The options sold on Opyn are European options, which can only be settled at expiration. All products are priced in USDC, and option sellers must pledge 100% of the margin to mitigate market risk, receiving corresponding oTokens to sell. For example, if one wants to sell a put option for 1 WETH at a settlement price of 1800 USDC with an expiration date of March 12, they would need to collateralize 1800 USDC, generating 1 oWETHP, and upon selling, receive an option fee of 171 USDC. If the option expires with the WETH price below 1800 USDC, users holding the corresponding oToken can exercise the option and receive the difference between 1800 USDC and the ETH price.

Hegic

Hegic addresses the liquidity issue of options products through liquidity pools. Although it does not have well-known institutional investors, it has gained popularity due to promotion by Andre Cronje, the founder of YFI. Andre once tweeted that YFI's machine gun pool consists of single-coin lossless mining strategies, which are not conducive to generating returns for the liquidity pool, and in the future, he will consider using Hegic's options strategies to help YFI achieve more returns.

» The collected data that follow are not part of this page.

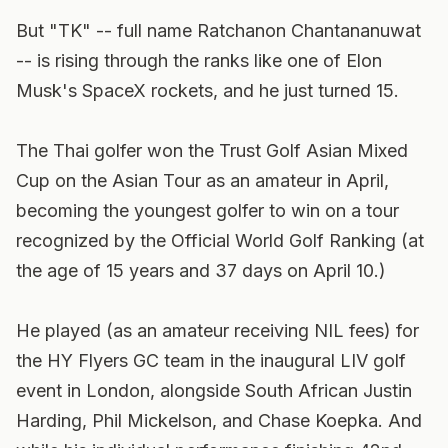
But "TK" -- full name Ratchanon Chantananuwat
-- is rising through the ranks like one of Elon
Musk's SpaceX rockets, and he just turned 15.
The Thai golfer won the Trust Golf Asian Mixed
Cup on the Asian Tour as an amateur in April,
becoming the youngest golfer to win on a tour
recognized by the Official World Golf Ranking (at
the age of 15 years and 37 days on April 10.)
He played (as an amateur receiving NIL fees) for
the HY Flyers GC team in the inaugural LIV golf
event in London, alongside South African Justin
Harding, Phil Mickelson, and Chase Koepka. And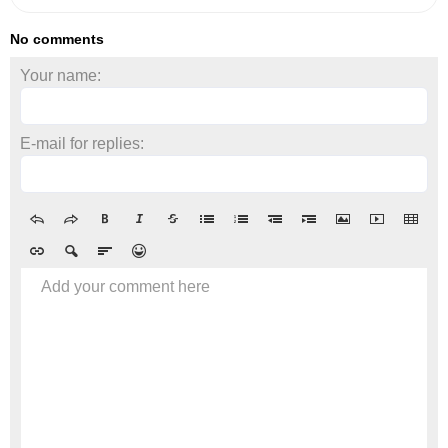
No comments
Your name:
E-mail for replies:
Add your comment here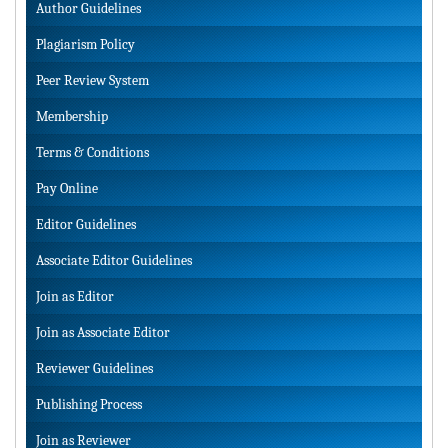
Author Guidelines
Plagiarism Policy
Peer Review System
Membership
Terms & Conditions
Pay Online
Editor Guidelines
Associate Editor Guidelines
Join as Editor
Join as Associate Editor
Reviewer Guidelines
Publishing Process
Join as Reviewer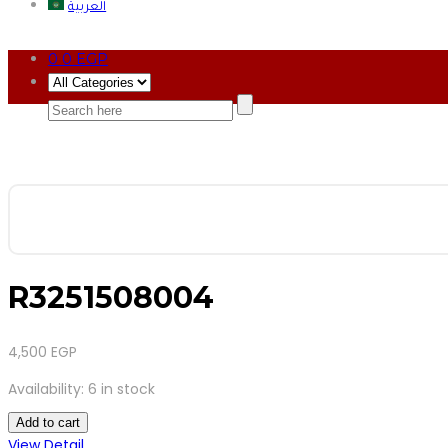
العربية
0
0
EGP
R3251508004
4,500
EGP
Availability:
6 in stock
Add to cart
View Detail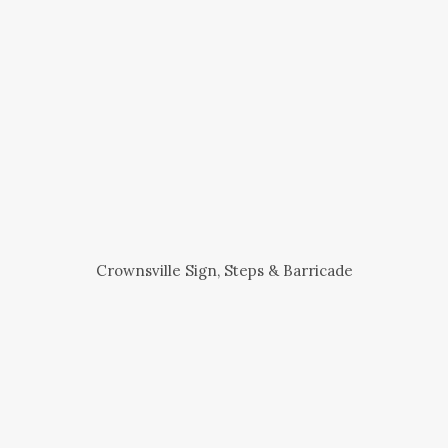
Crownsville Sign, Steps & Barricade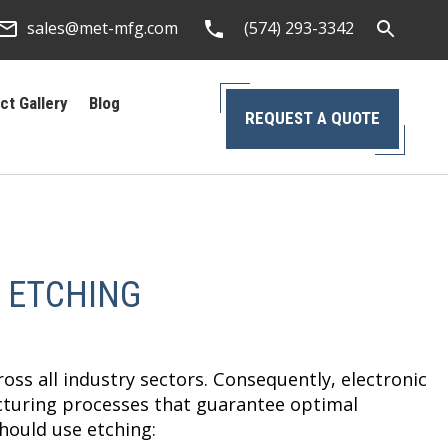
sales@met-mfg.com
(574) 293-3342
ct Gallery
Blog
REQUEST A QUOTE
 ETCHING
oss all industry sectors. Consequently, electronic
cturing processes that guarantee optimal
hould use etching: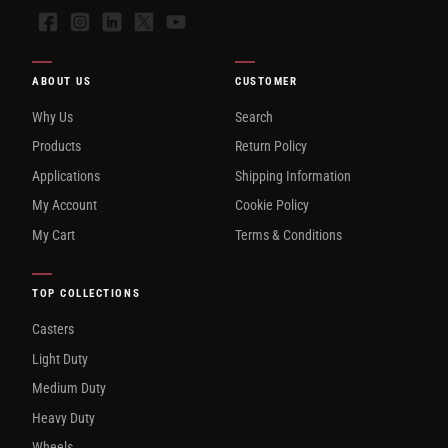
Facebook
Instagram
LinkedIn
X
YouTube
ABOUT US
CUSTOMER
Why Us
Search
Products
Return Policy
Applications
Shipping Information
My Account
Cookie Policy
My Cart
Terms & Conditions
TOP COLLECTIONS
Casters
Light Duty
Medium Duty
Heavy Duty
Wheels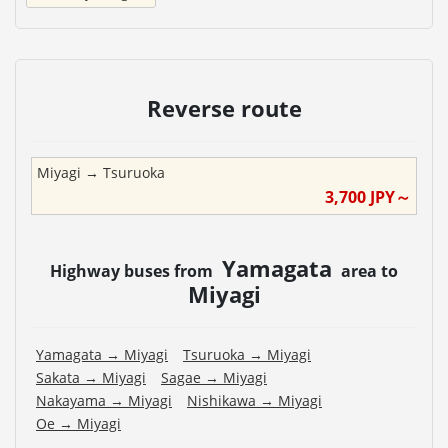
Reverse route
Miyagi
→
Tsuruoka
3,700
JPY～
Yamagata
Highway buses from
area to
Miyagi
Yamagata
→
Miyagi
Tsuruoka
→
Miyagi
Sakata
→
Miyagi
Sagae
→
Miyagi
Nakayama
→
Miyagi
Nishikawa
→
Miyagi
Oe
→
Miyagi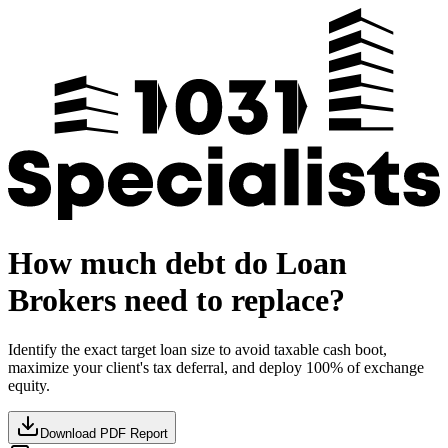
How much debt do Loan
Brokers need to replace?
Identify the exact target loan size to avoid taxable cash boot,
maximize your client's tax deferral, and deploy 100% of exchange
equity.
Download PDF Report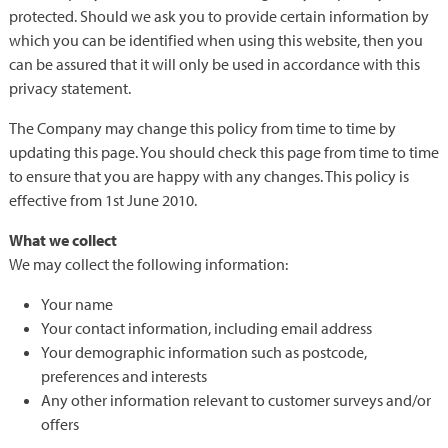
protected. Should we ask you to provide certain information by
which you can be identified when using this website, then you
can be assured that it will only be used in accordance with this
privacy statement.
The Company may change this policy from time to time by
updating this page. You should check this page from time to time
to ensure that you are happy with any changes. This policy is
effective from 1st June 2010.
What we collect
We may collect the following information:
Your name
Your contact information, including email address
Your demographic information such as postcode,
preferences and interests
Any other information relevant to customer surveys and/or
offers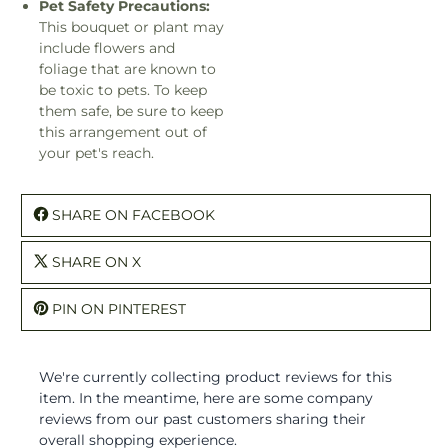
Pet Safety Precautions:
This bouquet or plant may
include flowers and
foliage that are known to
be toxic to pets. To keep
them safe, be sure to keep
this arrangement out of
your pet's reach.
SHARE ON FACEBOOK
SHARE ON X
PIN ON PINTEREST
We're currently collecting product reviews for this
item. In the meantime, here are some company
reviews from our past customers sharing their
overall shopping experience.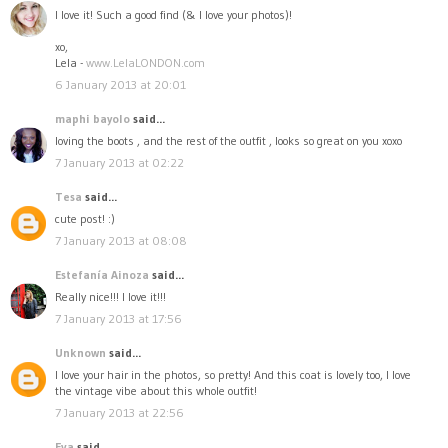
I love it! Such a good find (& I love your photos)!
xo,
Lela -
www.LelaLONDON.com
6 January 2013 at 20:01
maphi bayolo
said...
loving the boots , and the rest of the outfit , looks so great on you xoxo
7 January 2013 at 02:22
Tesa
said...
cute post! :)
7 January 2013 at 08:08
Estefanía Ainoza
said...
Really nice!!! I love it!!!
7 January 2013 at 17:56
Unknown
said...
I love your hair in the photos, so pretty! And this coat is lovely too, I love
the vintage vibe about this whole outfit!
7 January 2013 at 22:56
Eva
said...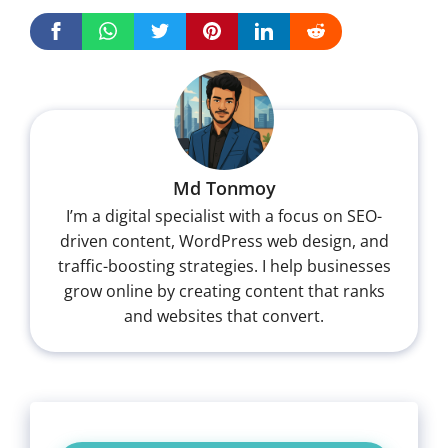
Md Tonmoy
I’m a digital specialist with a focus on SEO-
driven content, WordPress web design, and
traffic-boosting strategies. I help businesses
grow online by creating content that ranks
and websites that convert.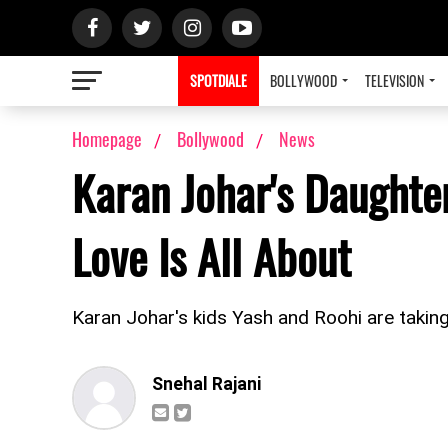
SPOTDIALE
BOLLYWOOD
TELEVISION
Homepage
Bollywood
News
Karan Johar's Daughte
Love Is All About
Karan Johar's kids Yash and Roohi are taking 
Snehal Rajani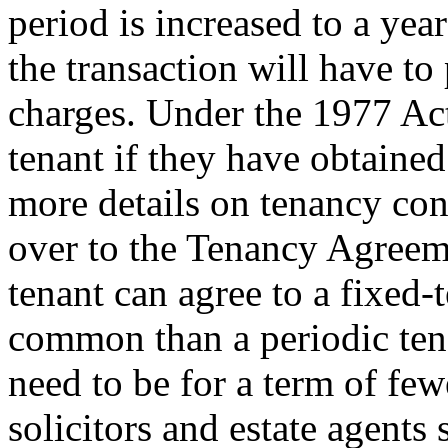
period is increased to a yea
the transaction will have to
charges. Under the 1977 Act
tenant if they have obtained
more details on tenancy con
over to the Tenancy Agreem
tenant can agree to a fixed-t
common than a periodic ten
need to be for a term of fe
solicitors and estate agents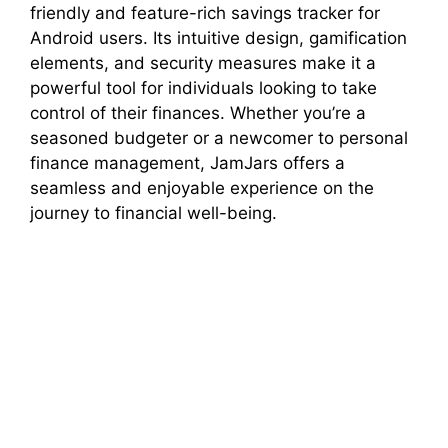
friendly and feature-rich savings tracker for
Android users. Its intuitive design, gamification
elements, and security measures make it a
powerful tool for individuals looking to take
control of their finances. Whether you’re a
seasoned budgeter or a newcomer to personal
finance management, JamJars offers a
seamless and enjoyable experience on the
journey to financial well-being.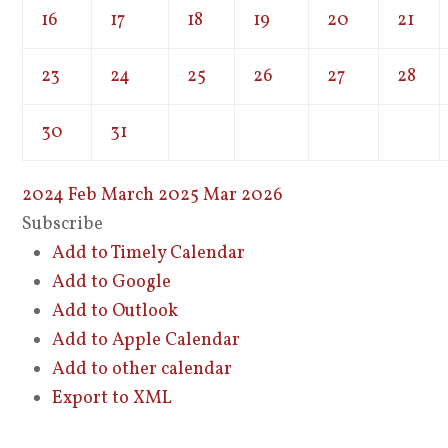
16
17
18
19
20
21
23
24
25
26
27
28
30
31
2024
Feb
March 2025
Mar
2026
Subscribe
Add to Timely Calendar
Add to Google
Add to Outlook
Add to Apple Calendar
Add to other calendar
Export to XML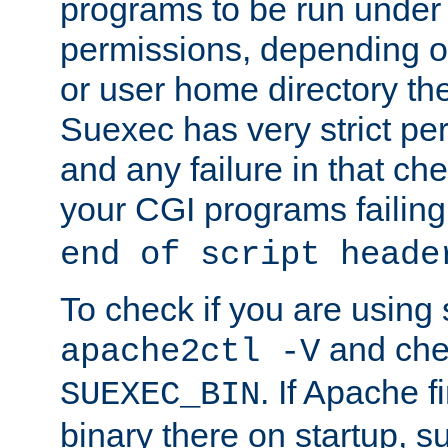
programs to be run under 
permissions, depending on
or user home directory the
Suexec has very strict pe
and any failure in that che
your CGI programs failing
end of script heade
To check if you are using
and chec
apache2ctl -V
. If Apache 
SUEXEC_BIN
binary there on startup, s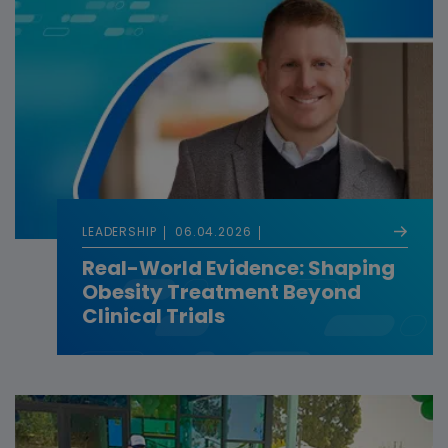
LEADERSHIP
06.04.2026
Real-World Evidence: Shaping
Obesity Treatment Beyond
Clinical Trials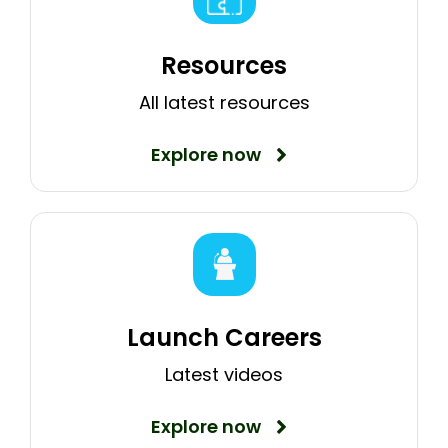
Resources
All latest resources
Explore now
Launch Careers
Latest videos
Explore now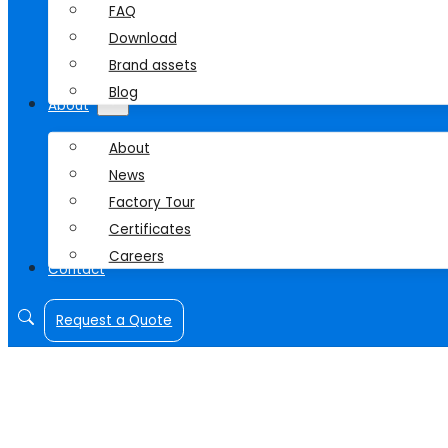
FAQ
Download
Brand assets
Blog
About
About
News
Factory Tour
Certificates
Careers
Contact
Request a Quote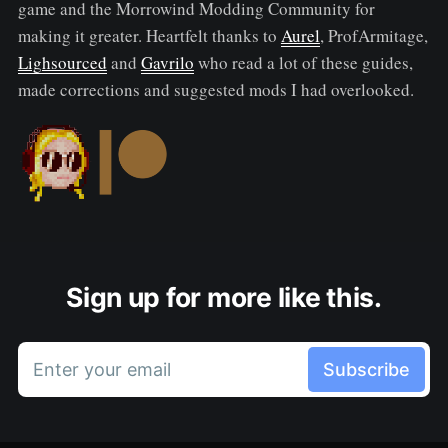
game and the Morrowind Modding Community for
making it greater. Heartfelt thanks to
Aurel
, ProfArmitage,
Lighsourced
and
Gavrilo
who read a lot of these guides,
made corrections and suggested mods I had overlooked.
Sign up for more like this.
Enter your email
Subscribe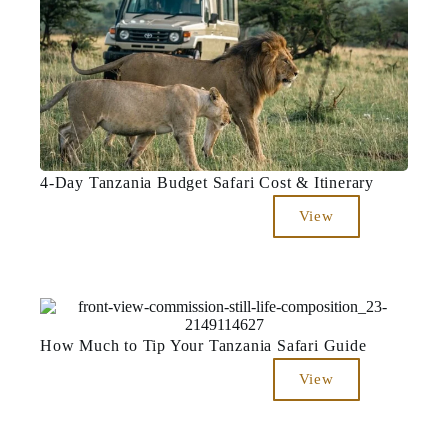
4-Day Tanzania Budget Safari Cost & Itinerary
View
How Much to Tip Your Tanzania Safari Guide
View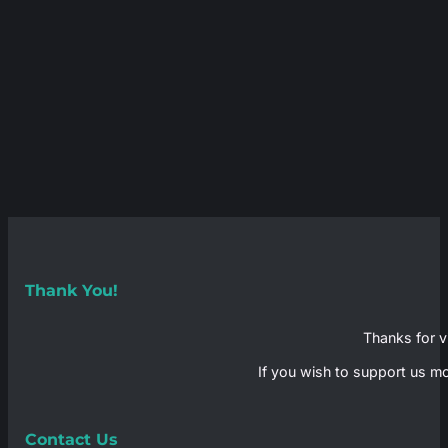
Thank You!
Thanks for vi
If you wish to support us mo
Contact Us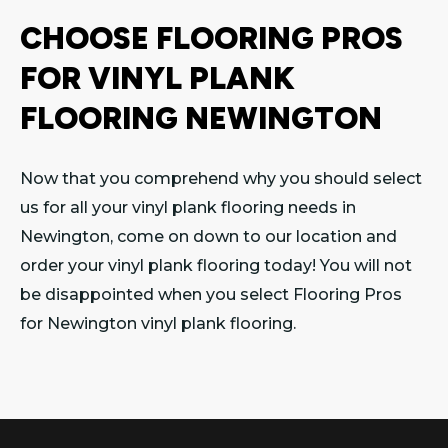
CHOOSE FLOORING PROS
FOR VINYL PLANK
FLOORING NEWINGTON
Now that you comprehend why you should select
us for all your vinyl plank flooring needs in
Newington, come on down to our location and
order your vinyl plank flooring today! You will not
be disappointed when you select Flooring Pros
for Newington vinyl plank flooring.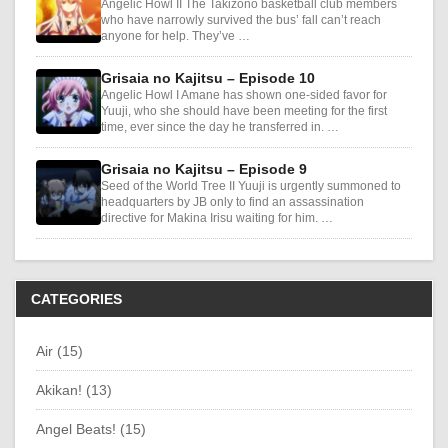
Angelic Howl II The Takizono basketball club members
who have narrowly survived the bus’ fall can’t reach
anyone for help. They’ve …
Grisaia no Kajitsu – Episode 10
Angelic Howl I Amane has shown one-sided favor for
Yuuji, who she should have been meeting for the first
time, ever since the day he transferred in. …
Grisaia no Kajitsu – Episode 9
Seed of the World Tree II Yuuji is urgently summoned to
headquarters by JB only to find an assassination
directive for Makina Irisu waiting for him. …
CATEGORIES
Air (15)
Akikan! (13)
Angel Beats! (15)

Currently, Hegic only includes options for BTC and ETH. Users can provide funds in Hegic to form liquidity pools, which will be used to automatically sell call and put options, becoming counterparties to buyers. Therefore, providing liquidity in Hegic entails taking on the risk of selling options while also enjoying the profits from selling options.

Conclusion

Compared to a year ago, there are now more decentralized derivatives protocols launched, and the three major exchanges in China have also laid out perpetual contract DEXs. However, the number of users is still very low; even the largest dYdX had only 79 users trading 279 times in the past 24 hours. This situation may improve after dYdX launches mining.

Additionally, for the high-frequency trading of perpetual contracts, dYdX, Perpetual, and Injective have all begun adopting Layer 2 solutions, while Kine is also expected to migrate to Layer 2 in the second quarter.